Some mobile phone service providers have started selling your personal data to the highest bidder, and not just to advertising firms. Such information could be extremely useful to third party companies looking to develop new businesses in your area.

Verizon Wireless recently changed their privacy policy to allow them to track and record location data and web browsing history. The plan is to combine it with other valuable information about their customers including age and gender, aggregate it with millions of other users' data and sell it to anyone willing to pay for it.

CNN gives a good example of how your data could be sold and used. If a small business owner wanted to open a new pet store, said owner could buy a marketing report from Verizon for a certain city or area. The report could reveal which locations receive the most traffic from users who do web searches pertaining to pet ownership.

Verizon is the first carrier to publically admit they are collecting and selling your usage data directly to businesses. But all four major US carriers make money from data, mostly through targeted ads.

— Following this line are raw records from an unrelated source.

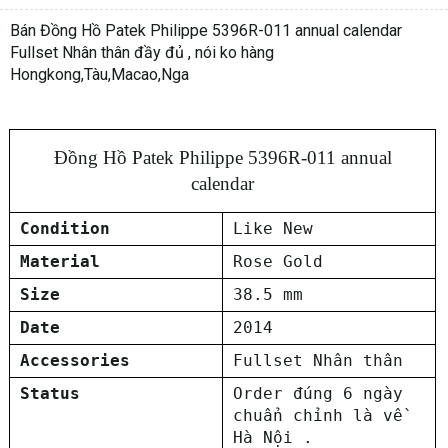
Bán Đồng Hồ Patek Philippe 5396R-011 annual calendar
Fullset Nhân thân đầy đủ , nói ko hàng
Hongkong,Tàu,Macao,Nga
Đồng Hồ Patek Philippe 5396R-011 annual
calendar
Condition
Like New
Material
Rose Gold
Size
38.5 mm
Date
2014
Accessories
Fullset Nhân thân
Status
Order đúng 6 ngày
chuẩn chỉnh là về
Hà Nội .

"At the end of the day, we're getting to a situation where customers are the products that these wireless companies are selling," said Nasir Memon, a professor of computer science at New York University's Polytechnic Institute. "They're creating a playground to attract people and sell them to advertisers. People are their new business."

Granted the data is sold on an anonymous basis, it still feels a bit too intrusive for some. But then again, the selling of customer data isn't new and certainly isn't exclusive to the wireless industry. Brian Kennish, a former DoubleClick engineer, says that wireless providers have been sharing location data with third party companies for more than a decade.